Being 12 is like being trapped in space. You’re unsure of yourself and the world around all while being held hostage to teachers, parents and an inability to hold a driving license.
Despite this, you have your friends. They’re not perfect. You’re not perfect. But you’re appreciated for what you bring to the fold – faults and all.
On Red Dwarf you had Kryten, uptight but with brains, Rimmer, whose reach exceeded his greedy grasp, Lister, whose sense of honour was overshadowed by his caveman tendencies and the Cat, whose reason for living was striking the perfect pose.

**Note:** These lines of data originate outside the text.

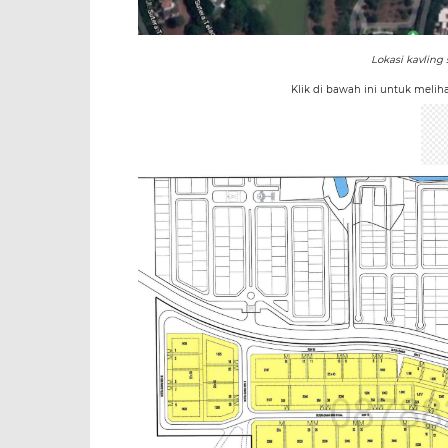
Lokasi kavling
Klik di bawah ini untuk meliha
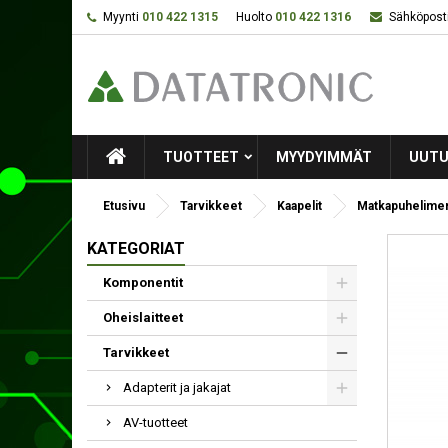
Myynti
010 422 1315
Huolto
010 422 1316
Sähköposti
TUOTTEET
MYYDYIMMÄT
UUTU
Etusivu
Tarvikkeet
Kaapelit
Matkapuhelimen
KATEGORIAT
Komponentit
Oheislaitteet
Tarvikkeet
Adapterit ja jakajat
AV-tuotteet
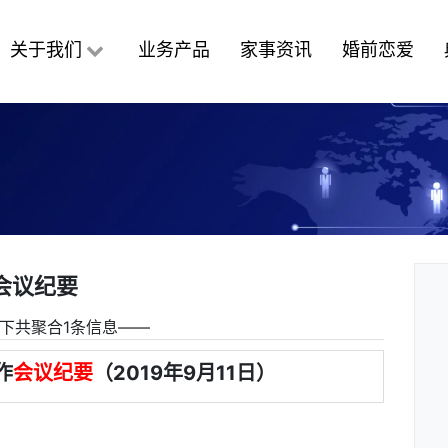
关于我们
业务产品
家事资讯
婚前恋爱
会议纪要
下共聚合1条信息――
作
会议纪要
（2019年9月11日）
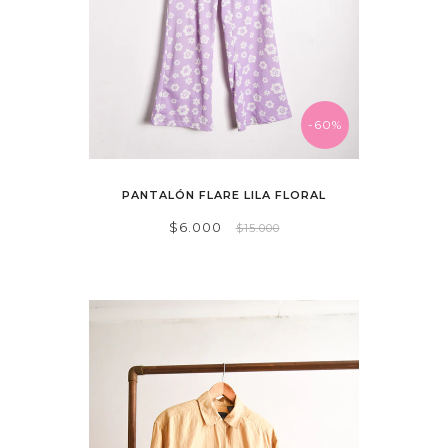
-60%
PANTALÓN FLARE LILA FLORAL
$6.000
$15.000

The storylines plundered all that was fertile about Science Fiction and were all spun with the foibles of real life thrust upon them.
You held genuine wonder for the creatures they would encounter on each episode, and laughed out loud when you realised that most of them were psychopaths who wanted to erase them from time altogether.
The ‘Back to Earth’ special wasn’t that funny – the jokes were like lukewarm leftovers from other more polished episodes that had been reheated. But there were scenes with real heart. Lister, who discovers he is a fictional character and is understandably depressed, is given a pick-up by two young fans on a bus who tell him how cool he is.
Growing old may bring fears of unfulfilled ambitions or not ever having made a contribution, but a reassuring thumbs up from young fans can put the ammo back in your bazookoid.
If the story had emphasised more points like this – points which may be more relevant to the audience that had grown up with the show – while dishing out better gags, it would have been a much better Easter.